Task objective.
Look through the data below and return each line where "events" appears.

Records supplied.
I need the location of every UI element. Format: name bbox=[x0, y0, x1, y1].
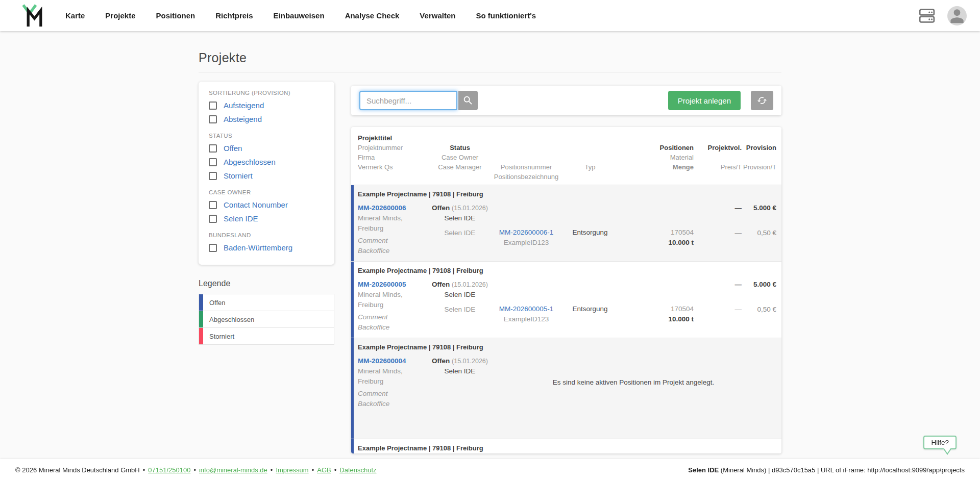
checkbox-icon[interactable] bbox=[209, 158, 217, 166]
filter-section: BUNDESLAND Baden-Württemberg bbox=[209, 232, 324, 255]
position-number-link[interactable]: MM-202600006-1 bbox=[499, 227, 554, 238]
col-positionsnummer: Positionsnummer bbox=[501, 162, 552, 172]
case-owner-value: Selen IDE bbox=[445, 290, 476, 300]
nav-item-analyse-check[interactable]: Analyse Check bbox=[345, 11, 400, 20]
footer-user: Selen IDE bbox=[688, 466, 719, 474]
col-preis-t: Preis/T bbox=[721, 162, 742, 172]
nav-item-karte[interactable]: Karte bbox=[65, 11, 85, 20]
project-row[interactable]: Example Projectname | 79108 | Freiburg M… bbox=[351, 439, 781, 453]
help-button[interactable]: Hilfe? bbox=[923, 436, 957, 449]
filter-option-contact-nonumber[interactable]: Contact Nonumber bbox=[209, 198, 324, 212]
project-company-line: Mineral Minds, bbox=[358, 213, 429, 223]
project-note-line: Comment bbox=[358, 389, 429, 399]
mineral-minds-logo-icon[interactable] bbox=[21, 4, 44, 28]
filter-option-baden-w-rttemberg[interactable]: Baden-Württemberg bbox=[209, 241, 324, 255]
nav-item-richtpreis[interactable]: Richtpreis bbox=[215, 11, 253, 20]
legend-label: Abgeschlossen bbox=[203, 311, 254, 327]
filter-sidebar: SORTIERUNG (PROVISION) Aufsteigend Abste… bbox=[199, 82, 334, 345]
project-row[interactable]: Example Projectname | 79108 | Freiburg M… bbox=[351, 261, 781, 338]
position-preis-t: — bbox=[735, 228, 742, 238]
project-number-link[interactable]: MM-202600006 bbox=[358, 203, 429, 213]
refresh-icon bbox=[757, 95, 767, 106]
nav-item-einbauweisen[interactable]: Einbauweisen bbox=[274, 11, 325, 20]
search-toolbar: Projekt anlegen bbox=[351, 86, 781, 115]
nav-item-verwalten[interactable]: Verwalten bbox=[420, 11, 455, 20]
checkbox-icon[interactable] bbox=[209, 244, 217, 252]
project-title: Example Projectname | 79108 | Freiburg bbox=[358, 189, 776, 199]
legend-color-bar bbox=[199, 328, 203, 344]
col-provision: Provision bbox=[746, 143, 776, 153]
create-project-button[interactable]: Projekt anlegen bbox=[668, 91, 741, 110]
footer-separator: • bbox=[193, 466, 196, 474]
project-company-line: Freiburg bbox=[358, 223, 429, 234]
filter-option-aufsteigend[interactable]: Aufsteigend bbox=[209, 98, 324, 112]
project-number-link[interactable]: MM-202600004 bbox=[358, 356, 429, 366]
legend-label: Storniert bbox=[203, 328, 234, 344]
position-typ: Entsorgung bbox=[572, 227, 607, 238]
footer-copyright: © 2026 Mineral Minds Deutschland GmbH bbox=[15, 466, 140, 474]
title-divider bbox=[199, 72, 781, 72]
search-input[interactable] bbox=[359, 91, 457, 110]
checkbox-icon[interactable] bbox=[209, 102, 217, 110]
legend-item-abgeschlossen: Abgeschlossen bbox=[199, 311, 334, 328]
refresh-button[interactable] bbox=[751, 91, 773, 110]
project-row[interactable]: Example Projectname | 79108 | Freiburg M… bbox=[351, 338, 781, 439]
search-button[interactable] bbox=[458, 91, 478, 110]
checkbox-icon[interactable] bbox=[209, 144, 217, 153]
footer-link-impressum[interactable]: Impressum bbox=[276, 466, 308, 474]
project-provision: 5.000 € bbox=[753, 203, 776, 213]
checkbox-icon[interactable] bbox=[209, 215, 217, 223]
col-provision-t: Provision/T bbox=[742, 162, 776, 172]
footer-separator: • bbox=[334, 466, 337, 474]
filter-option-offen[interactable]: Offen bbox=[209, 141, 324, 155]
footer: © 2026 Mineral Minds Deutschland GmbH •0… bbox=[0, 459, 980, 481]
legend-color-bar bbox=[199, 311, 203, 327]
checkbox-icon[interactable] bbox=[209, 201, 217, 209]
footer-link-info-mineral-minds-de[interactable]: info@mineral-minds.de bbox=[199, 466, 267, 474]
filter-option-absteigend[interactable]: Absteigend bbox=[209, 112, 324, 126]
checkbox-icon[interactable] bbox=[209, 172, 217, 180]
filter-option-label: Contact Nonumber bbox=[224, 200, 288, 209]
project-preis-t: — bbox=[735, 203, 742, 213]
nav-item-projekte[interactable]: Projekte bbox=[105, 11, 135, 20]
project-note-line: Comment bbox=[358, 312, 429, 322]
user-avatar[interactable] bbox=[947, 6, 967, 26]
project-preis-t: — bbox=[735, 280, 742, 290]
filter-card: SORTIERUNG (PROVISION) Aufsteigend Abste… bbox=[199, 82, 334, 265]
project-company-line: Freiburg bbox=[358, 376, 429, 387]
col-material: Material bbox=[670, 153, 694, 162]
filter-section-title: STATUS bbox=[209, 133, 324, 139]
nav-item-positionen[interactable]: Positionen bbox=[156, 11, 195, 20]
filter-option-label: Selen IDE bbox=[224, 214, 258, 223]
footer-link-agb[interactable]: AGB bbox=[317, 466, 331, 474]
col-status: Status bbox=[450, 143, 470, 153]
filter-option-label: Baden-Württemberg bbox=[224, 243, 292, 252]
footer-link-07151-250100[interactable]: 07151/250100 bbox=[148, 466, 190, 474]
status-color-bar bbox=[351, 262, 354, 338]
filter-option-selen-ide[interactable]: Selen IDE bbox=[209, 212, 324, 225]
project-status: Offen (15.01.2026) bbox=[432, 280, 488, 290]
filter-option-label: Aufsteigend bbox=[224, 101, 264, 110]
app-bar: KarteProjektePositionenRichtpreisEinbauw… bbox=[0, 0, 980, 31]
project-company-line: Mineral Minds, bbox=[358, 366, 429, 376]
filter-option-label: Storniert bbox=[224, 171, 253, 180]
position-menge: 10.000 t bbox=[668, 314, 694, 324]
filter-option-storniert[interactable]: Storniert bbox=[209, 169, 324, 183]
no-positions-message: Es sind keine aktiven Positionen im Proj… bbox=[553, 377, 715, 388]
server-dns-icon[interactable] bbox=[919, 8, 936, 23]
footer-link-datenschutz[interactable]: Datenschutz bbox=[339, 466, 376, 474]
nav-item-so-funktioniert-s[interactable]: So funktioniert's bbox=[476, 11, 536, 20]
table-header: Projekttitel Projektnummer Firma Vermerk… bbox=[351, 127, 781, 185]
filter-section-title: BUNDESLAND bbox=[209, 232, 324, 238]
main-nav: KarteProjektePositionenRichtpreisEinbauw… bbox=[65, 11, 536, 20]
project-number-link[interactable]: MM-202600005 bbox=[358, 280, 429, 290]
status-color-bar bbox=[351, 185, 354, 261]
position-number-link[interactable]: MM-202600005-1 bbox=[499, 304, 554, 314]
footer-session-detail: (Mineral Minds) | d93c570c15a5 | URL of … bbox=[719, 466, 965, 474]
project-row[interactable]: Example Projectname | 79108 | Freiburg M… bbox=[351, 185, 781, 261]
filter-option-abgeschlossen[interactable]: Abgeschlossen bbox=[209, 155, 324, 169]
position-name: ExampleID123 bbox=[504, 314, 549, 324]
checkbox-icon[interactable] bbox=[209, 115, 217, 123]
col-case-owner: Case Owner bbox=[442, 153, 478, 162]
col-menge: Menge bbox=[673, 162, 694, 172]
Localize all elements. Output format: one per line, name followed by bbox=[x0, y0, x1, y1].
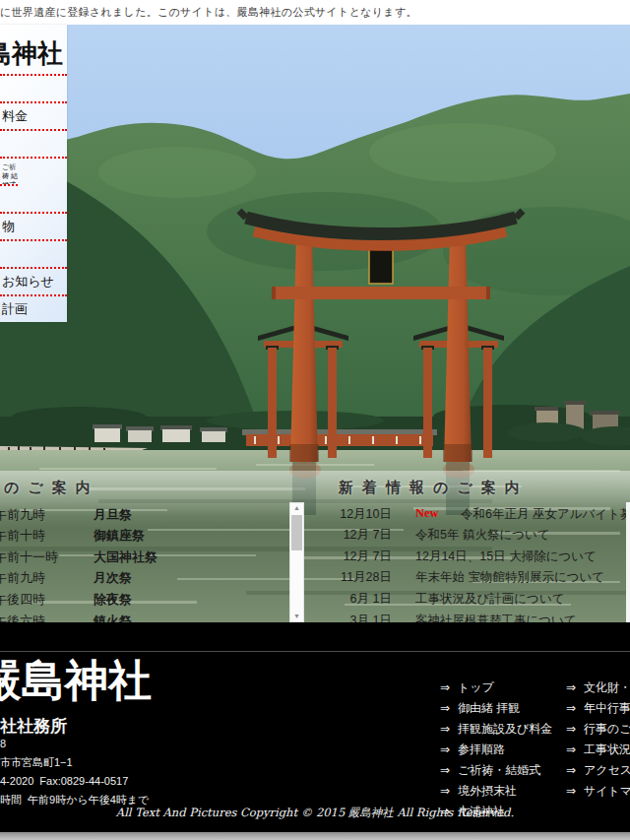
event-row: 午後六時鎮火祭 bbox=[0, 613, 295, 622]
footer: 嚴島神社 社社務所 8 市市宮島町1−1 4-2020 Fax:0829-44-… bbox=[0, 622, 630, 832]
footer-link-label: 年中行事 bbox=[584, 701, 630, 715]
arrow-icon: ⇒ bbox=[440, 740, 458, 760]
news-date: 12月 7日 bbox=[335, 549, 392, 565]
footer-link-prayer-wedding[interactable]: ⇒ご祈祷・結婚式 bbox=[440, 760, 568, 781]
events-panel: のご案内 午前九時月旦祭 午前十時御鎮座祭 午前十一時大国神社祭 午前九時月次祭… bbox=[0, 475, 307, 622]
news-panel-heading: 新着情報のご案内 bbox=[339, 479, 630, 497]
event-row: 午前十一時大国神社祭 bbox=[0, 549, 295, 568]
event-time: 午前十一時 bbox=[0, 549, 58, 566]
event-name: 除夜祭 bbox=[94, 591, 132, 609]
event-row: 午前十時御鎮座祭 bbox=[0, 527, 295, 547]
new-badge: New bbox=[415, 506, 439, 521]
scroll-up-icon[interactable]: ▲ bbox=[289, 502, 304, 514]
arrow-icon: ⇒ bbox=[440, 678, 458, 698]
news-scrollbar[interactable] bbox=[626, 502, 630, 622]
sidebar-item-3[interactable] bbox=[0, 131, 67, 159]
event-name: 大国神社祭 bbox=[94, 549, 158, 566]
footer-link-label: 工事状況及 bbox=[584, 743, 630, 756]
sidebar-item-7[interactable] bbox=[0, 241, 67, 269]
news-title[interactable]: 工事状況及び計画について bbox=[415, 591, 564, 608]
scrollbar-thumb[interactable] bbox=[291, 515, 302, 550]
news-title[interactable]: 令和6年正月 巫女アルバイト募集終了は bbox=[461, 506, 630, 523]
footer-link-annual-events[interactable]: ⇒年中行事 bbox=[566, 698, 630, 719]
arrow-icon: ⇒ bbox=[566, 760, 584, 781]
footer-links-column-1: ⇒トップ ⇒御由緒 拝観 ⇒拝観施設及び料金 ⇒参拝順路 ⇒ご祈祷・結婚式 ⇒境… bbox=[440, 678, 568, 822]
sidebar-item-1[interactable] bbox=[0, 76, 67, 103]
events-panel-heading: のご案内 bbox=[4, 479, 307, 497]
sidebar-item-treasures[interactable]: 物 bbox=[0, 214, 67, 241]
top-notice-bar: に世界遺産に登録されました。このサイトは、嚴島神社の公式サイトとなります。 bbox=[0, 0, 630, 25]
footer-link-event-info[interactable]: ⇒行事のご案 bbox=[566, 719, 630, 740]
event-name: 御鎮座祭 bbox=[94, 527, 145, 545]
sidebar-item-construction-plan[interactable]: 計画 bbox=[0, 296, 67, 322]
arrow-icon: ⇒ bbox=[440, 760, 458, 781]
footer-link-label: 参拝順路 bbox=[458, 743, 505, 756]
footer-link-history-worship[interactable]: ⇒御由緒 拝観 bbox=[440, 698, 568, 719]
news-row[interactable]: 12月 7日 令和5年 鎮火祭について bbox=[317, 527, 630, 547]
footer-link-label: サイトマップ bbox=[584, 784, 630, 798]
sidebar-item-5[interactable] bbox=[0, 186, 67, 214]
news-date: 3月 1日 bbox=[335, 613, 392, 622]
footer-link-cultural[interactable]: ⇒文化財・建 bbox=[566, 678, 630, 698]
footer-link-sitemap[interactable]: ⇒サイトマップ bbox=[566, 781, 630, 802]
page: に世界遺産に登録されました。このサイトは、嚴島神社の公式サイトとなります。 嚴島… bbox=[0, 0, 630, 840]
news-date: 11月28日 bbox=[335, 569, 392, 586]
site-logo-text: 嚴島神社 bbox=[0, 36, 67, 71]
news-row[interactable]: 3月 1日 客神社屋根葺替工事について bbox=[317, 613, 630, 622]
event-time: 午後六時 bbox=[0, 613, 45, 622]
footer-address: 8 市市宮島町1−1 4-2020 Fax:0829-44-0517 時間 午前… bbox=[0, 735, 149, 809]
arrow-icon: ⇒ bbox=[440, 719, 458, 740]
world-heritage-notice: に世界遺産に登録されました。このサイトは、嚴島神社の公式サイトとなります。 bbox=[0, 5, 417, 20]
news-row[interactable]: 6月 1日 工事状況及び計画について bbox=[317, 591, 630, 611]
footer-link-construction[interactable]: ⇒工事状況及 bbox=[566, 740, 630, 760]
news-title[interactable]: 年末年始 宝物館特別展示について bbox=[415, 569, 604, 586]
bottom-strip bbox=[0, 832, 630, 840]
news-date: 12月10日 bbox=[335, 506, 392, 523]
arrow-icon: ⇒ bbox=[440, 698, 458, 719]
footer-link-label: 境外摂末社 bbox=[458, 784, 517, 798]
news-title[interactable]: 令和5年 鎮火祭について bbox=[415, 527, 550, 544]
event-time: 午前九時 bbox=[0, 506, 45, 524]
event-row: 午前九時月旦祭 bbox=[0, 506, 295, 526]
footer-link-label: ご祈祷・結婚式 bbox=[458, 763, 540, 777]
sidebar-item-news[interactable]: お知らせ bbox=[0, 269, 67, 296]
news-title[interactable]: 12月14日、15日 大掃除について bbox=[415, 549, 597, 565]
footer-link-label: 拝観施設及び料金 bbox=[458, 722, 552, 736]
arrow-icon: ⇒ bbox=[566, 719, 584, 740]
arrow-icon: ⇒ bbox=[566, 781, 584, 802]
scroll-down-icon[interactable]: ▼ bbox=[289, 611, 304, 622]
footer-link-branch-shrines[interactable]: ⇒境外摂末社 bbox=[440, 781, 568, 802]
sidebar-nav: 嚴島神社 料金 ご祈祷 結婚式 物 お知らせ 計画 bbox=[0, 25, 67, 322]
footer-link-label: 行事のご案 bbox=[584, 722, 630, 736]
copyright-text: All Text And Pictures Copyright © 2015 嚴… bbox=[0, 806, 630, 820]
news-row[interactable]: 12月 7日 12月14日、15日 大掃除について bbox=[317, 549, 630, 568]
sidebar-item-fees[interactable]: 料金 bbox=[0, 103, 67, 131]
footer-link-route[interactable]: ⇒参拝順路 bbox=[440, 740, 568, 760]
news-row[interactable]: 12月10日 New 令和6年正月 巫女アルバイト募集終了は bbox=[317, 506, 630, 526]
footer-shrine-title: 嚴島神社 bbox=[0, 652, 152, 710]
news-title[interactable]: 客神社屋根葺替工事について bbox=[415, 613, 577, 622]
event-time: 午後四時 bbox=[0, 591, 45, 609]
event-time: 午前十時 bbox=[0, 527, 45, 545]
footer-link-label: 御由緒 拝観 bbox=[458, 701, 520, 715]
event-time: 午前九時 bbox=[0, 569, 45, 587]
footer-link-label: トップ bbox=[458, 680, 494, 694]
sidebar-item-prayer-wedding[interactable]: ご祈祷 結婚式 bbox=[0, 159, 18, 186]
footer-link-label: アクセス bbox=[584, 763, 630, 777]
event-row: 午後四時除夜祭 bbox=[0, 591, 295, 611]
news-date: 6月 1日 bbox=[335, 591, 392, 608]
news-row[interactable]: 11月28日 年末年始 宝物館特別展示について bbox=[317, 569, 630, 589]
news-date: 12月 7日 bbox=[335, 527, 392, 544]
site-logo[interactable]: 嚴島神社 bbox=[0, 25, 67, 76]
footer-link-access[interactable]: ⇒アクセス bbox=[566, 760, 630, 781]
arrow-icon: ⇒ bbox=[566, 678, 584, 698]
footer-link-top[interactable]: ⇒トップ bbox=[440, 678, 568, 698]
news-panel: 新着情報のご案内 12月10日 New 令和6年正月 巫女アルバイト募集終了は … bbox=[317, 475, 630, 622]
footer-links-column-2: ⇒文化財・建 ⇒年中行事 ⇒行事のご案 ⇒工事状況及 ⇒アクセス ⇒サイトマップ bbox=[566, 678, 630, 802]
sidebar-menu: 料金 ご祈祷 結婚式 物 お知らせ 計画 bbox=[0, 76, 67, 322]
arrow-icon: ⇒ bbox=[566, 698, 584, 719]
footer-link-fees[interactable]: ⇒拝観施設及び料金 bbox=[440, 719, 568, 740]
events-scrollbar[interactable]: ▲ ▼ bbox=[289, 502, 304, 622]
event-name: 月次祭 bbox=[94, 569, 132, 587]
arrow-icon: ⇒ bbox=[566, 740, 584, 760]
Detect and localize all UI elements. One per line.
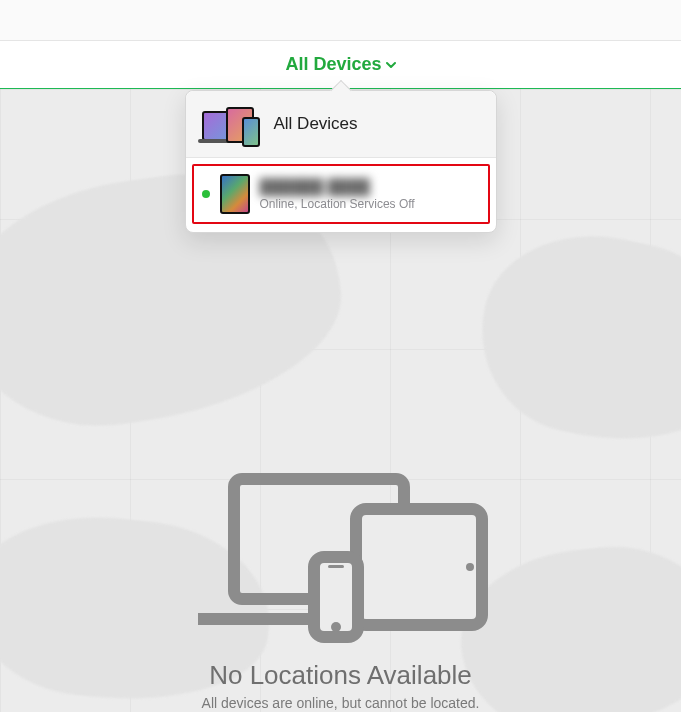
svg-point-3 bbox=[466, 563, 474, 571]
svg-point-5 bbox=[331, 622, 341, 632]
device-thumbnail-icon bbox=[220, 174, 250, 214]
empty-state-title: No Locations Available bbox=[209, 660, 472, 691]
empty-state-subtitle: All devices are online, but cannot be lo… bbox=[202, 695, 480, 711]
svg-rect-2 bbox=[356, 509, 482, 625]
device-name: ██████ ████ bbox=[260, 178, 415, 195]
device-row[interactable]: ██████ ████ Online, Location Services Of… bbox=[192, 164, 490, 224]
device-group-icon bbox=[202, 103, 260, 145]
device-text: ██████ ████ Online, Location Services Of… bbox=[260, 178, 415, 211]
devices-illustration-icon bbox=[186, 469, 496, 644]
all-devices-dropdown-trigger[interactable]: All Devices bbox=[285, 54, 395, 75]
device-status: Online, Location Services Off bbox=[260, 197, 415, 211]
chevron-down-icon bbox=[386, 60, 396, 70]
svg-rect-6 bbox=[328, 565, 344, 568]
online-status-dot-icon bbox=[202, 190, 210, 198]
empty-state: No Locations Available All devices are o… bbox=[0, 469, 681, 711]
device-list: ██████ ████ Online, Location Services Of… bbox=[186, 158, 496, 232]
window-top-spacer bbox=[0, 0, 681, 41]
all-devices-trigger-label: All Devices bbox=[285, 54, 381, 75]
devices-dropdown-panel: All Devices ██████ ████ Online, Location… bbox=[185, 90, 497, 233]
all-devices-option-label: All Devices bbox=[274, 114, 358, 134]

Your response.
events-panel: のご案内 午前九時月旦祭 午前十時御鎮座祭 午前十一時大国神社祭 午前九時月次祭… bbox=[0, 475, 307, 622]
footer-link-annual-events[interactable]: ⇒年中行事 bbox=[566, 698, 630, 719]
events-panel-heading: のご案内 bbox=[4, 479, 307, 497]
events-scrollbar[interactable]: ▲ ▼ bbox=[289, 502, 304, 622]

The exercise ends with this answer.